Issue: AttributeError when running tune run generate --config ./custom_quantization_generation_config.yaml

MaxwelsDonc commented 2 months ago

When running the command tune run generate ./custom_quantization_generation_config.yaml, I encountered the following error:
AttributeError: module 'torchtune.utils' has no attribute 'generate_next_token'.

I checked the source code on GitHub and confirmed that there is indeed no generate_next_token function. Additionally, in recipes/generate.py, the line from torchtune import config, training, utils also indicates that there is no training package or function.

Could you please explain why this might be happening?

Below is the specific configuration from custom_quantization_generation_config.yaml:

# Config for running the InferenceRecipe in generate.py to generate output from an LLM
#
# To launch, run the following command from root torchtune directory:
#    tune run generate --config generation

# Model arguments
model:
  _component_: torchtune.models.llama3.llama3_8b

checkpointer:
  _component_: torchtune.utils.FullModelTorchTuneCheckpointer
  checkpoint_dir: Llama3-Gen
  checkpoint_files: [
    meta_model_0-4w.pt
  ]
  output_dir: Llama3-Gen
  model_type: LLAMA3

device: cuda
dtype: bf16

seed: 1234

# Tokenizer arguments
tokenizer:
  _component_: torchtune.models.llama3.llama3_tokenizer
  path: Meta-Llama-3-8B/original/tokenizer.model

# Generation arguments; defaults taken from gpt-fast
prompt: "Tell me a joke?"
instruct_template: null
chat_format: null
max_new_tokens: 300
temperature: 0.6 # 0.8 and 0.6 are popular values to try
top_k: 300
# It is recommended to set enable_kv_cache=False for long-context models like Llama3.1
enable_kv_cache: True

quantizer:
  _component_: torchtune.utils.quantization.Int4WeightOnlyQuantizer
  groupsize: 256

SalmanMohammadi commented 2 months ago

Hey @MaxwelsDonc. I'm unable to reproduce the error as the command tune cp generation ./custom_quantization_generation_config.yaml is working for me. Could you ensure you have the latest version of torchtune installed?
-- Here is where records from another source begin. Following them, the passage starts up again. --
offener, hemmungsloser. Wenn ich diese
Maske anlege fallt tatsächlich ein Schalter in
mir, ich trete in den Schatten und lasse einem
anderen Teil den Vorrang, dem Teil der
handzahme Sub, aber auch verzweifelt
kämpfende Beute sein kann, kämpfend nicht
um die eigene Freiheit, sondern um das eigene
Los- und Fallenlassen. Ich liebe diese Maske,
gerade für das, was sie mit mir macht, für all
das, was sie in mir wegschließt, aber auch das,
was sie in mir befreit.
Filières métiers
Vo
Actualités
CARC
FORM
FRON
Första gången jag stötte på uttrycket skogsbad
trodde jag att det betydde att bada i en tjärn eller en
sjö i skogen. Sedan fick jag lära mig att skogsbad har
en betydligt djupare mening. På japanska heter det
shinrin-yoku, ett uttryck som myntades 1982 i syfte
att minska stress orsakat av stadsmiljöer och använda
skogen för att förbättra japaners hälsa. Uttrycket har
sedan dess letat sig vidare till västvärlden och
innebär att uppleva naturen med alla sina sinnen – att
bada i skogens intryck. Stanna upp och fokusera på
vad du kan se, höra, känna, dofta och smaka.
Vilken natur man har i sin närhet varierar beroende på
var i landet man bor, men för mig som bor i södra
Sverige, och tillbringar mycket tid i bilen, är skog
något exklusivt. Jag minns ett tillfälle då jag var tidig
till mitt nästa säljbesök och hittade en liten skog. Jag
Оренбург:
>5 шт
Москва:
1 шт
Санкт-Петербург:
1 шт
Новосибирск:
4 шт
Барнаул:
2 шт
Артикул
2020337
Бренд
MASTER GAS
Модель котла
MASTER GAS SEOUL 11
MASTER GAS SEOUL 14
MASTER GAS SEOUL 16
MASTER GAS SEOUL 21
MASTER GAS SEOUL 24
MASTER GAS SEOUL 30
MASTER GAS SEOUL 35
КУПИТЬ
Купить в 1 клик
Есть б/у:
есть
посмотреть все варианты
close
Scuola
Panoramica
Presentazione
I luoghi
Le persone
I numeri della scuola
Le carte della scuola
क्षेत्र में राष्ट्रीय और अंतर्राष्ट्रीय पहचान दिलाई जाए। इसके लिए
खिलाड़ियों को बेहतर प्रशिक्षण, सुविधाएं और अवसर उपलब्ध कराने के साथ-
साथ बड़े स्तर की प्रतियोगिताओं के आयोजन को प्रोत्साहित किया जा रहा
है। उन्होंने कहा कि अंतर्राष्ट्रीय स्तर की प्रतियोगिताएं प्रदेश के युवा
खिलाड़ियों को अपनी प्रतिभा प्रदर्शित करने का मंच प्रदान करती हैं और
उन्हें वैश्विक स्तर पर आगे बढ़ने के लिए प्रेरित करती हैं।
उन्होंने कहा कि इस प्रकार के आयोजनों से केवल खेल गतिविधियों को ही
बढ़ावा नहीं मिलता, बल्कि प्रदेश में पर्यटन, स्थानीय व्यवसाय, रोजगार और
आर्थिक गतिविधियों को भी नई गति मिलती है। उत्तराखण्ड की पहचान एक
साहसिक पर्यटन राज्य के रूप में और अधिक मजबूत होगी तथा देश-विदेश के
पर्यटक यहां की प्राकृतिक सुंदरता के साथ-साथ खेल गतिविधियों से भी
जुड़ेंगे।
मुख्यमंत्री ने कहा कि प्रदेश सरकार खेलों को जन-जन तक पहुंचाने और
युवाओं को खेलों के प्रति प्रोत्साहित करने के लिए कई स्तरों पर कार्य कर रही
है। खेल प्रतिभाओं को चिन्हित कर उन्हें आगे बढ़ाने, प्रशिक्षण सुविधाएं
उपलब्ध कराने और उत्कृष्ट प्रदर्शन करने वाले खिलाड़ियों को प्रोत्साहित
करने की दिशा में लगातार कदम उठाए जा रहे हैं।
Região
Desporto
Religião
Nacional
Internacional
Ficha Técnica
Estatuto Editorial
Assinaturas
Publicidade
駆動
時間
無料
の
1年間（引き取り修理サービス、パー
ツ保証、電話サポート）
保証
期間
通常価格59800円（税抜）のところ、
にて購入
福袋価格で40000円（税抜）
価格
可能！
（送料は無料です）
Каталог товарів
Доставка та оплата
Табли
felipemello1 commented 2 months ago

Hey @MaxwelsDonc , we did a major refactoring on the last few days, migrating many things from utils to training. However, I do see generate_next_token in utils: https://github.com/pytorch/torchtune/blob/f1fbe1ac6c9a1def639465f8c3b628b9fe5b9b4b/torchtune/utils/_generation.py#L37

can you please run "pip list" and share the torchtune version you are using, e.g. is is the stable, nightlies or source?

piljoong-jeong commented 2 months ago

@felipemello1 Hi, I met the same error while walking through this tutorial and I'm currently using stable torchtune==0.2.1 version.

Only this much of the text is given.